Compute simple enhancer-gene regulatory predictions based on correlation of chromatin accessibility at cCREs and accessibility at gene promoters or RNA expression levels of genes across different biosamples.
To compute pearson and spearman correlation coefficients and Generalized Least Square regression
coefficients between DNase-seq signal at cCREs and DNase-seq signal at promoters within 1Mb, run the
following commands. This also installs all dependencies using conda and downloads DNase-seq bam
files from the ENCODE portal. Use the scratch
parameter in the config.yml
to specify where
temporary bam files should be stored.
Because of the large number of correlations that are computed and the memory and disk space requirements, the current implementation of the workflow is only feasible to be executed on an HPC system.

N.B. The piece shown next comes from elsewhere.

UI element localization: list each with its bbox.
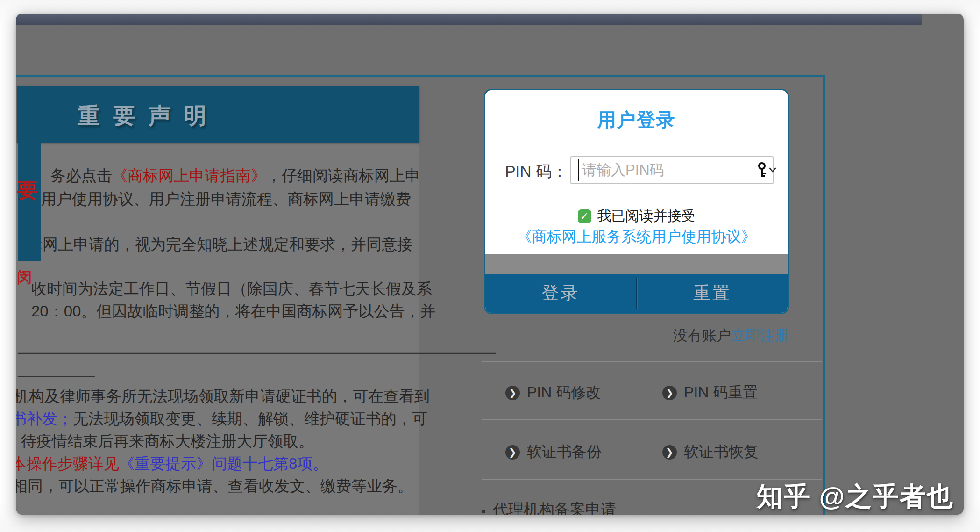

# edit 'scratch' parameter to specify location to store bam files, e.g. scratch
vim config/config.yml
# compute all DNase-DNase correlation using parallelization (-n = dryrun, remove to run). adapt this
# command for submission to your cluster based on snakemake documentation
snakemake --use-conda results/DNase/correlation.DNase_seq-DNase_seq.100bp.tsv.gz -j100 -n
The workflow can also compute correlations between DNase-seq signal at enhancers with RNA expression of protein-coding genes with promoters within 1Mb. RNA expression is taken from ENCODE RNA-seq gene quantification files. To download these files and compute DNase-RNA correlations simply run the following commands:
# edit 'scratch' parameter to specify location to store bam files, e.g. scratch
vim config/config.yml
# download DNase-seq and RNA-seq data, and compute DNase-RNA correlations
snakemake --use-conda results/RNA/correlation.DNase_seq-RNA_seq.100bp.tsv.gz -j100 -n
To compute DNase-DNase or DNase-RNA correlations for other sets of samples, add ENCODE bam and
gene quantification accession IDs to either config/dnase_dnase_corr_input_files.tsv
or
config/dnase_rna_corr_input_files.tsv
. New sample sets can also be provided in new files following
the same format, which can be added to the workflow in the config/config.yml
. For DNase-seq bam
files the workflow also requires information whether the reads are single- or paired-ended in
config/dnase_dnase_corr_dnase_bam_metadata.tsv
or dnase_rna_corr_dnase_bam_metadata.tsv
,
respectively in a new file following the same format.